AI Reshaping Scientific Research: New Tools Emerge, But Can They Reach True Science?

AI Reshaping Scientific Research: New Tools Emerge, But Can They Reach True Science?
Image Source: Pixabay
Compiled by丨Zhao Weijie (NSR Editorial Department)

  

Artificial Intelligence

(AI)

tools are changing the way scientific research is conducted. AlphaFold has essentially solved the problem of protein structure prediction; DeepMD has significantly improved the efficiency and accuracy of molecular simulations; and emerging large language models, such as ChatGPT, are also expanding the boundaries of scientific research.

In a roundtable discussion organized by the National Science Review (NSR), five experts from China and the United States discussed the concept, development, bottlenecks, and opportunities of “AI for Science” (AI4S), sharing their understanding of the relationship between AI and Science.

AI Reshaping Scientific Research: New Tools Emerge, But Can They Reach True Science?

Emerging AI4S Tools

Zhang Linfeng: Let’s start with a fundamental question: What is “AI for Science”?

He Weinan: AI for Science is a new research paradigm where we use AI tools to enhance our ability to conduct scientific research, similar to how we use computers to assist scientific research.
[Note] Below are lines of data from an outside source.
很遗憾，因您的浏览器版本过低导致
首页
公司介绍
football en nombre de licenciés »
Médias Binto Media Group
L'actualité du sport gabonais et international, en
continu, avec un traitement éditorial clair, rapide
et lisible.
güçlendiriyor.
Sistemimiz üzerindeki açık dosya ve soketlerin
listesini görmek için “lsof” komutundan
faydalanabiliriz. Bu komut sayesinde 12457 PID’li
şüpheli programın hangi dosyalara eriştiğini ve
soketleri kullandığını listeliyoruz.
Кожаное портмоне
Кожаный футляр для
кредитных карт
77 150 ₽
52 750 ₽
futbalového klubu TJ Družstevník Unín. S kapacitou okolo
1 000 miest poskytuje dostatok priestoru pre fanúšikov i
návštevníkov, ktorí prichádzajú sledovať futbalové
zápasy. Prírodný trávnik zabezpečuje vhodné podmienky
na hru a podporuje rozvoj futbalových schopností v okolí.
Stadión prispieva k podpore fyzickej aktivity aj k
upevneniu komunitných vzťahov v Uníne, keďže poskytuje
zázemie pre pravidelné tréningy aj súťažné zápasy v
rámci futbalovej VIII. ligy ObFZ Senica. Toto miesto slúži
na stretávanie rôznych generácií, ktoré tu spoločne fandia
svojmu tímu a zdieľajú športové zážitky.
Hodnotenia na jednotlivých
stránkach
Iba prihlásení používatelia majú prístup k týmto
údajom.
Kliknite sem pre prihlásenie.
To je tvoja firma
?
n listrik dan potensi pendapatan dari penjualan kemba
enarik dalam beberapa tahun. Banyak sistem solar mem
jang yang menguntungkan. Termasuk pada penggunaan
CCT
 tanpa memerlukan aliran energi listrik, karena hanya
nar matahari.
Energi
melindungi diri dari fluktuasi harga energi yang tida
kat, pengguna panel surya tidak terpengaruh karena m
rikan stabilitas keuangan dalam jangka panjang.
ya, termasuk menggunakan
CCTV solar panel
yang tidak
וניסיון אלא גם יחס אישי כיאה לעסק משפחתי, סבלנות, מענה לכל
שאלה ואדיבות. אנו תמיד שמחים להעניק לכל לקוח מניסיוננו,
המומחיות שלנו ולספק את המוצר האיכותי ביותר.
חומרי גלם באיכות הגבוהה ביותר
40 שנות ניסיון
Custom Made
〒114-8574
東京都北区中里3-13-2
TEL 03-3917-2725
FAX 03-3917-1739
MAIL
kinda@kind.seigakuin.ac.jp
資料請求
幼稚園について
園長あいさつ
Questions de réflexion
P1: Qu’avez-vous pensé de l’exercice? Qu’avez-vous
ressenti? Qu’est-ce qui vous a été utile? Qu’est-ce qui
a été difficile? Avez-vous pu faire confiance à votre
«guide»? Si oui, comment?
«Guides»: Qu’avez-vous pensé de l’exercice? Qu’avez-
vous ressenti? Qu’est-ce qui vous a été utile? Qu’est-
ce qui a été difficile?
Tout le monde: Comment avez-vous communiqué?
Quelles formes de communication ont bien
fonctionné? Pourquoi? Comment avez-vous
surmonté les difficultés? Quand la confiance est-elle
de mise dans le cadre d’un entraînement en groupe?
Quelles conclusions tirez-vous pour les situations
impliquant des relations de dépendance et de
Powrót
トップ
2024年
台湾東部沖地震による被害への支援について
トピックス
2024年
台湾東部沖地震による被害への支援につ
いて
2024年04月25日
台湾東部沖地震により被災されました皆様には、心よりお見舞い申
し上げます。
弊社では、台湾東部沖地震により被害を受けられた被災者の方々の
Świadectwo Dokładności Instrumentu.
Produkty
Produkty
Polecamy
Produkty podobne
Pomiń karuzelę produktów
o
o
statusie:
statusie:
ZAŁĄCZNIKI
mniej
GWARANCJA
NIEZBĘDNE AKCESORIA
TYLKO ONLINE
Specifically, AI-based algorithms can greatly improve the efficiency and accuracy of first-principles modeling. AI can also improve our experimental methods by providing new experimental designs, more accurate and efficient experimental characterization algorithms, or even new experimental devices. Furthermore, the workflow and open-source, collaborative spirit in the AI field inspire scientific research.

Roberto Car:: In my view, AI provides a set of tools that can facilitate scientific discovery, represented by machine learning and deep neural networks. To achieve this, specific tools need to be developed. I would like to cite three examples from my research area.

First, AI can bridge the gap between quantum mechanics and classical coarse-grained models. In this field, AI has significantly improved the accuracy and time/space range of molecular coarse-grained models used for molecular simulations. This enhancement may seem like a quantitative change, but in these fields, quantitative changes can lead to qualitative changes. As Philip Anderson pointed out: more is different. Such tools have already led to new discoveries.

The second example is that AI can design new materials and molecules with specific properties. I am not directly engaged in this research area, but I know many people are working on it, and AI can leverage vast amounts of data—from experiments, theories, and simulations—to predict which materials or molecules may be better suited for certain purposes.

The third example is that AI can be used to analyze experimental data, for instance, by enhancing the signal-to-noise ratio of software to improve probe selectivity.

Wang Han: Besides the examples mentioned by Roberto, AI tools are also changing the way we handle scientific data. In particular, large language models can efficiently extract knowledge and key points from scientific data and literature.

Moreover, AI is also transforming the development of scientific software, enabling automatic code generation, software bug detection, and providing suggestions for improving code efficiency. All these AI tools significantly enhance the efficiency of scientific research.

David Srolovitz: AI will indeed disrupt our traditional way of reading literature. In the past, when we wanted to thoroughly read and understand the literature in a field, we would have a graduate student read those papers and draft a review article. But in the future, we will be able to have large language models do that. The volume of literature is so vast that I believe humans cannot digest so much information.

New Opportunities Brought by Large Language Models

Zhang Linfeng: Besides reading papers, what new possibilities will large language models bring to AI4S?

David Srolovitz: I have recently been “playing” with these models. We tried a case reported by others: letting a large model predict whether a material is glass, amorphous, or crystalline. We provided it with 15 examples and then asked it to classify another 10 materials, and it provided answers in seconds with an accuracy of 70%. This is interesting, and what’s more interesting is that when you ask the model, “Why did you give these results?”, it will provide a rationale. Although the reasoning it provides may not be reasonable, it can indeed answer the question.

Regarding the further development of these models, I think prompt engineering is an intriguing direction that can help us better guide the models to do more astonishing things.

Wang Han: Generative model technology is very helpful for scientific research. For example, many scientific problems require sampling from high-dimensional probability distributions, which is a generative problem. Successful examples have emerged in this area, where generative tools like diffusion models and generative adversarial networks (GANs) can generate samples of high-dimensional distributions.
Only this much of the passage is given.